A corrections officer showed him Jones' driver's license photo, with Jones' name underneath it.

That's him, Johnson replied.

Johnson then worked with the artist on a new sketch, without mentioning he'd seen a picture of Jones. Jones was arrested that night, close to 48 hours after the shooting.

The state's theory was that Jones — a grandfather with no criminal history and with close relatives in law enforcement — got out of bed after receiving a text from his wife that she'd been pulled over. He walked 1.3 miles (2 kilometers), or possibly drove part of that distance, to her van. He saw and spoke with a tow-truck driver whom he knew, and who could presumably identify him. He became enraged and shot the trooper with a handgun. The tow-truck driver couldn't identify Jones because he didn't get a good enough look.

Investigators found in Jones' house a box of .22-caliber ammunition. A state expert testified that microscopic markings on the shell found at the scene forensically matched the shells in the box — suggesting the bullet that shot the trooper came from the box in Jones' house.

But that type of analysis has been discredited and has no scientific foundation, William Tobin, a retired manager of forensic metallurgy at the FBI Laboratory in Washington, D.C., wrote last month after reviewing the case for Jones' lawyer.

At trial, Johnson, by then sheriff, identified Jones as the shooter. He told the AP he still has no doubt.

"I was just a couple feet from the shooter, and I looked him right in the eye," Johnson said.

Jones testified at length, protesting his innocence, but the jury convicted him.

The family eventually hired a private investigator, and the investigator learned that in 2012, a Pacific County fire commissioner named Greg McLeod tried to contact Jones' lawyers. McLeod's son, Mike, had come forward after the trial to say someone else confessed.

Nick Boer.

On the night of the shooting, Peter Boer came to his house with a backpack, Mike McLeod said. Peter told him his brother claimed to have shot an officer and asked him to get rid of some weapons.

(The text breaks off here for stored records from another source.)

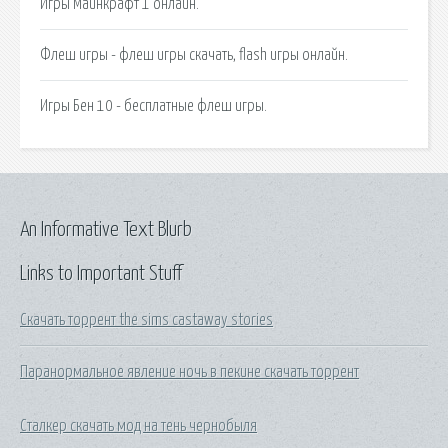
Игры Майнкрафт 1 онлайн.
Флеш игры - флеш игры скачать, flash игры онлайн.
Игры Бен 10 - бесплатные флеш игры.
An Informative Text Blurb
Links to Important Stuff
Скачать торрент the sims castaway stories
Паранормальное явление ночь в пекине скачать торрент
Сталкер скачать мод на тень чернобыля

The investigator interviewed Peter Boer under oath at a prison; he's now serving nearly five years for stolen property. Peter said he would talk partly because his mother, who wanted to protect Nick, had died.

In Peter Boer's telling, he was at his mother's trailer when Nick called from a house two blocks from the shooting. An officer was shot, Nick reported, and Peter should stay put.

Nick then arrived, looking at the floor when Peter asked if he'd shot the trooper. They went to a friend's house, getting high along the way, and Nick "took credit," Peter said.

"He was like, 'Yeah, I do — I shot him,'" Peter said. "So he asked me to go out to the car and grab a backpack and go dump off some gun parts we had."

Peter said he stopped by McLeod's house and tossed the gun parts in a spot where the tide comes in.

A friend who supposedly witnessed the confession told the investigator he doesn't remember that night. Nick Boer maintains he and his brother never left their mom's trailer, and says his brother may remain bitter over some family disputes.

Hill, the tow-truck driver, told the AP he couldn't identify the shooter at the trial, and he can't now.

From the state penitentiary in Walla Walla, Jones said he and his wife always supported law enforcement and even held a fundraiser for the wife of a trooper slain in 1999. He hopes the new information exonerates him.

"I'm not the kind of person who goes around committing any crimes, let alone shooting an officer of the law," he said.